__WORK TO COMPLETE__. What lines in the records below hold the string "maar"? Please show them.

[Records from a dataset]
# # #

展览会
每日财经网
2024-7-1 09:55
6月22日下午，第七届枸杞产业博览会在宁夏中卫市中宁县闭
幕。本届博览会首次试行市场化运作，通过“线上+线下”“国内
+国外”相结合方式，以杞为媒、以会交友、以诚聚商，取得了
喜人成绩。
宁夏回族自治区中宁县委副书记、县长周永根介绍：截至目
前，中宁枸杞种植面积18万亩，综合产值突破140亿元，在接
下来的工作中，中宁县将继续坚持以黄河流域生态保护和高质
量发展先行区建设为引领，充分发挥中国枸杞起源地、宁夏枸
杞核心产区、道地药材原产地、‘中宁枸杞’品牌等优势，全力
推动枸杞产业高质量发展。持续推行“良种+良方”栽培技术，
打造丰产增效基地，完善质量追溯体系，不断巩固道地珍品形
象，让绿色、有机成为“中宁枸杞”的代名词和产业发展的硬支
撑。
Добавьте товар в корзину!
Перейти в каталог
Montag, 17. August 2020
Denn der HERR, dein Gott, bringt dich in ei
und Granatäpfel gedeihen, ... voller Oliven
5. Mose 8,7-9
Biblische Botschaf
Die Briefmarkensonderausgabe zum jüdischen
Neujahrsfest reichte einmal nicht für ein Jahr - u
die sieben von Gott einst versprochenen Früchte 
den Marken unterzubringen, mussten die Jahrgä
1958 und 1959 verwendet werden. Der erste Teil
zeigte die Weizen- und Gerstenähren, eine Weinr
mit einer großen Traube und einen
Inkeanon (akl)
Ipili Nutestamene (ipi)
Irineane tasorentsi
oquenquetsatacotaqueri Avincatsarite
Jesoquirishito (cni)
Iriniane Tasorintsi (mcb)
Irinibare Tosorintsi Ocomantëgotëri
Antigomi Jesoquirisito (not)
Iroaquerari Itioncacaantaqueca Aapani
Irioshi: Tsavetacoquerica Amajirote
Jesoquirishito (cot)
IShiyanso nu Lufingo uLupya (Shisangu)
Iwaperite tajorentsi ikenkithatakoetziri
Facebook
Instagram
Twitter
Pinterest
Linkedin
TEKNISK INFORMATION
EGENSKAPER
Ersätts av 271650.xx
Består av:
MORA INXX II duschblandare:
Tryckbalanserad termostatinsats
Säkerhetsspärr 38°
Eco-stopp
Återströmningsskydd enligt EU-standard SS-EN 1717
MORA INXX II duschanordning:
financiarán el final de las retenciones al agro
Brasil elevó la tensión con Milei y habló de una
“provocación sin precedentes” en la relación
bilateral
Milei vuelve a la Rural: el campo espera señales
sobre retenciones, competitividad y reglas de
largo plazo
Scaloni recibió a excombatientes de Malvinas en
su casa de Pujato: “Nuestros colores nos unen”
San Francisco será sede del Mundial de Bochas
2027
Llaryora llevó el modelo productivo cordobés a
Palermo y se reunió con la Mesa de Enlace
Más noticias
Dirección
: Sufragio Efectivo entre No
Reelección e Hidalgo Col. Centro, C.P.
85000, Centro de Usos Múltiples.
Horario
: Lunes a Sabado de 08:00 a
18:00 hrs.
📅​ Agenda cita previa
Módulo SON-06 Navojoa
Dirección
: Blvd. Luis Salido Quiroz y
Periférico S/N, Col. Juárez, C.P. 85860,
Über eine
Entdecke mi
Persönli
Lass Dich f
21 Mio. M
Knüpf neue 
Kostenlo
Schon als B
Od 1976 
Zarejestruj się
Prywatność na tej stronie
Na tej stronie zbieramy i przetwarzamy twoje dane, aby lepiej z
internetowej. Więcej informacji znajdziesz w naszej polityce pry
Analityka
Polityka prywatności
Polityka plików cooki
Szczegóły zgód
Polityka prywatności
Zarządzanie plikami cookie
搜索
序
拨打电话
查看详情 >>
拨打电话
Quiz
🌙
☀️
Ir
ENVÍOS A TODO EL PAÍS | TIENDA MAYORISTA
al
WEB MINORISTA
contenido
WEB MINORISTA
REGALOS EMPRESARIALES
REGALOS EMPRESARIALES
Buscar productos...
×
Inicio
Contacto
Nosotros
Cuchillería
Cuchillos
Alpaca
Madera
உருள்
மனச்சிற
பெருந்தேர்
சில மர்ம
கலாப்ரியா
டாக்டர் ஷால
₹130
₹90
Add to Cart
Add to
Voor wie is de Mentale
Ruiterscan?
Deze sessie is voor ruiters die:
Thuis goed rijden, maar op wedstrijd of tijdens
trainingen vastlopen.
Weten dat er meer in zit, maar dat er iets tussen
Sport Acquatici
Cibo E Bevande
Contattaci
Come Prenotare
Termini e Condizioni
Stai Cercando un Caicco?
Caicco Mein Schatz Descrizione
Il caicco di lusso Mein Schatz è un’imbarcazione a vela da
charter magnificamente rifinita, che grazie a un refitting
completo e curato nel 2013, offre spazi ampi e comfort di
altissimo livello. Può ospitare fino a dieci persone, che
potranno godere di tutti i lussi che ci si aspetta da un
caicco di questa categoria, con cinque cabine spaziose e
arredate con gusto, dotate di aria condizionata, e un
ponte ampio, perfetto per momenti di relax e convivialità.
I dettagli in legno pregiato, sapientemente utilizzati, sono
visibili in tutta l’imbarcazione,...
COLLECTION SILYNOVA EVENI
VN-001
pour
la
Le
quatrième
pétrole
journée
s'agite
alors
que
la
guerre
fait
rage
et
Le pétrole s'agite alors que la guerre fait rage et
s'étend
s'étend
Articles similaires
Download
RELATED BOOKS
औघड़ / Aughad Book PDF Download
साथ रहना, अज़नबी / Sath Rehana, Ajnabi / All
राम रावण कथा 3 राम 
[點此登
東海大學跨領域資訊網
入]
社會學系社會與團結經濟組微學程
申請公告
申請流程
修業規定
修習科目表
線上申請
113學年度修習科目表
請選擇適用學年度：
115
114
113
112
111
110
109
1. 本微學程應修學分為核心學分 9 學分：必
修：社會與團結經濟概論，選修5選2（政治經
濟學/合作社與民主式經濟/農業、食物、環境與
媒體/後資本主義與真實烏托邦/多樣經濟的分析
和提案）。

# # #

__ANSWER SPACE__.
Thuis goed rijden, maar op wedstrijd of tijdens
Weten dat er meer in zit, maar dat er iets tussen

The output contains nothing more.